My mom and dad drank some coffee.
Trudging to my bedroom I sat at my desk in front of my computer.
Almost, automatically really.
I sat down. And wrote 2,000+ words. Then I read through the short story, and added over 700 more.
I'm surprised this happened.
It seems to have lifted some tension from existence for me.
I guess you could say it was slightly cathartic.
I'm going to do this every morning. I want to sit down and write at least 2,000 words.
It would be really cool if I built up enough momentum I get to the point where I write more than that.
I didn't really edit the story much. I probably should have sent it to Jack. He made me sad today. I tried explaining Alt Lit to him and he didn't really get it. He said it sounded like a hipster lit clic for the stupid. Well, sometimes he's stupid.

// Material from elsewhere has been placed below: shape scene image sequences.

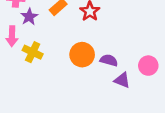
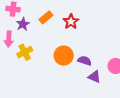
yellow cross: (33, 52) -> (25, 52), turned 35

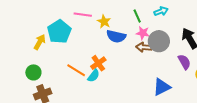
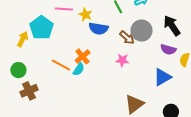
pink star: (143, 33) -> (122, 60), moved
brown arrow: (144, 47) -> (127, 38), turned -140
purple semicircle: (184, 62) -> (168, 49), turned 140
blue triangle: (162, 87) -> (162, 77), moved

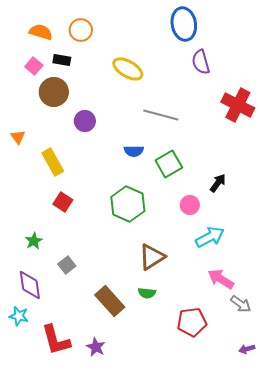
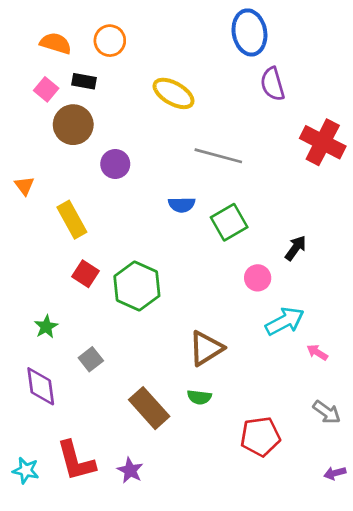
green hexagon: (128, 204) -> (137, 286), moved
pink arrow: (221, 279) -> (317, 352), moved, size x0.6
cyan star: (19, 316) -> (26, 470), moved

Even though he's one of the smartest people I know. It got me down a bit after I spent all morning writing. I was excited to show him it. Now I'm afraid he'll think it's stupid. So, he'll never see it. Oh well. I don't like letting people I know read my stuff. It's weird. It's almost like getting walked in on while jacking off.

Anyway, I don't know. Life is fucked but I'm going to keep writing.

Keeping this blog will help.

It's 10:18 PM Sunday, May 18th 2014.
And tomorrow I'm going to wake up and write.